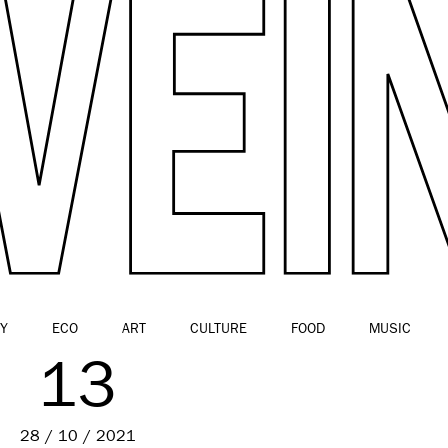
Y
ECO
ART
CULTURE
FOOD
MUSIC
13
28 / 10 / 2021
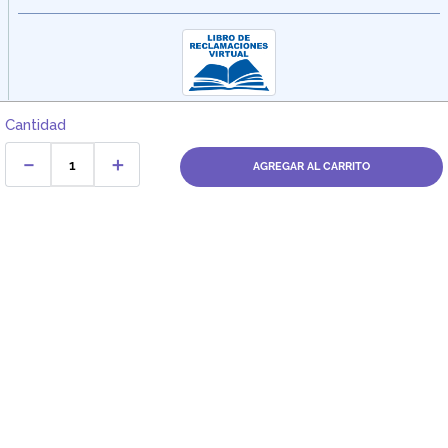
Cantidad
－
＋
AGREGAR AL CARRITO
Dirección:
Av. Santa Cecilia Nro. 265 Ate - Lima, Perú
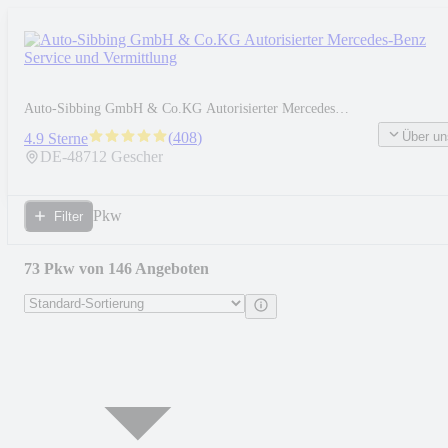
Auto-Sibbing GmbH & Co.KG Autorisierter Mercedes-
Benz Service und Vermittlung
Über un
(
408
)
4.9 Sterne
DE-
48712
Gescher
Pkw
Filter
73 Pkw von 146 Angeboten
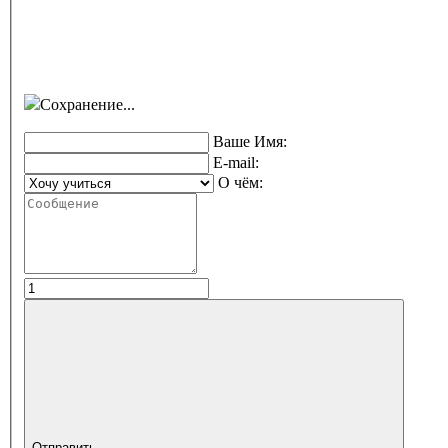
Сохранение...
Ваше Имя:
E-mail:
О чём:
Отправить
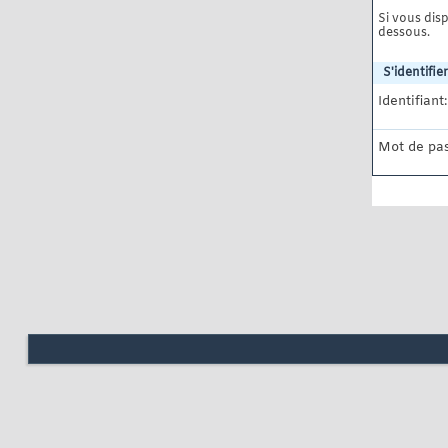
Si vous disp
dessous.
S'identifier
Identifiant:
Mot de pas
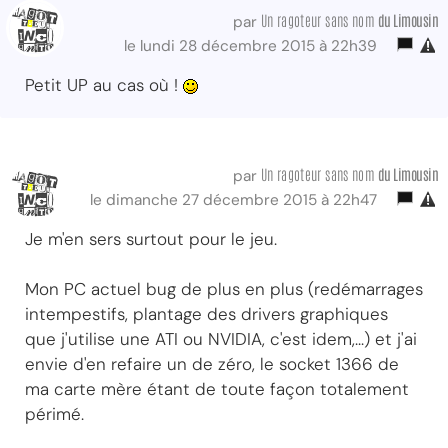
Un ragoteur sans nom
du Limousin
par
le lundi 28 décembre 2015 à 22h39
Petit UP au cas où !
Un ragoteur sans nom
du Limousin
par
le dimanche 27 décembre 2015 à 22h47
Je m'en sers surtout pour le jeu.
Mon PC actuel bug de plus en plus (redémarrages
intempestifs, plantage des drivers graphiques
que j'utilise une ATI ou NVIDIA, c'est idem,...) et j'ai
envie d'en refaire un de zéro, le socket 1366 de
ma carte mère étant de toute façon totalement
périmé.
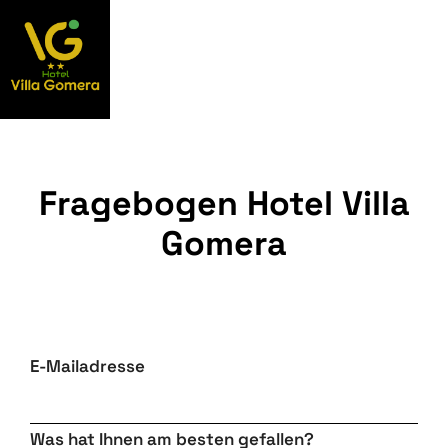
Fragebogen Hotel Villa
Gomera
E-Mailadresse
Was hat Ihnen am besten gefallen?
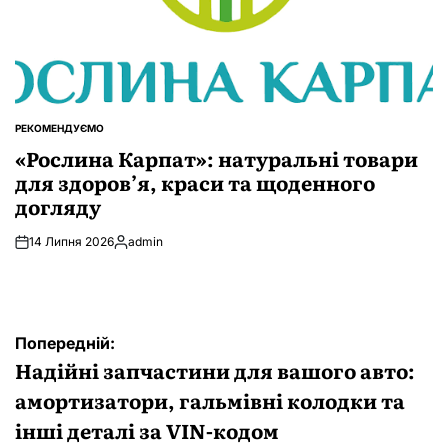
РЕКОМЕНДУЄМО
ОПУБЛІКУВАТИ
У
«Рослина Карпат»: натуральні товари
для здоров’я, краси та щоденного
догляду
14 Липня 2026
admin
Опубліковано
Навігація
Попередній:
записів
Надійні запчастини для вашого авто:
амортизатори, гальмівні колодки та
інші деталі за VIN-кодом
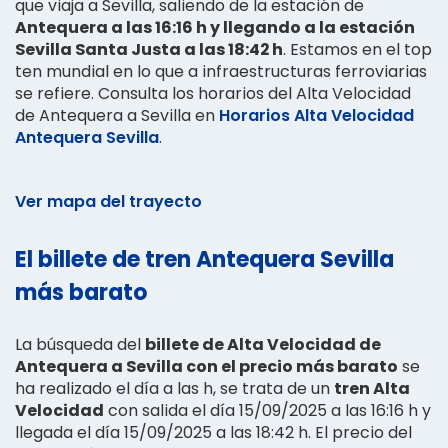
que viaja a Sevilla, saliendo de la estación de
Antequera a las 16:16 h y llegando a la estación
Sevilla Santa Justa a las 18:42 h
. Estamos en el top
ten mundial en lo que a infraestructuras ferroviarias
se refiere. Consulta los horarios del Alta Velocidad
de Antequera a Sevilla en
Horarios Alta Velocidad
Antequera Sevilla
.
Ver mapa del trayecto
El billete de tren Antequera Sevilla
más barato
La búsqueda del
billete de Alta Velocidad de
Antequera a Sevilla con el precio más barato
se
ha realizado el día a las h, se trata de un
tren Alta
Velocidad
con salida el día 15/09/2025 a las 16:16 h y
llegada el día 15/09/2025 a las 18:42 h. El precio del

+++++

Search each line of the data above for "tren", and copy the lines where it occurs.

**ANSWER SPACE**
El billete de tren Antequera Sevilla
tren Alta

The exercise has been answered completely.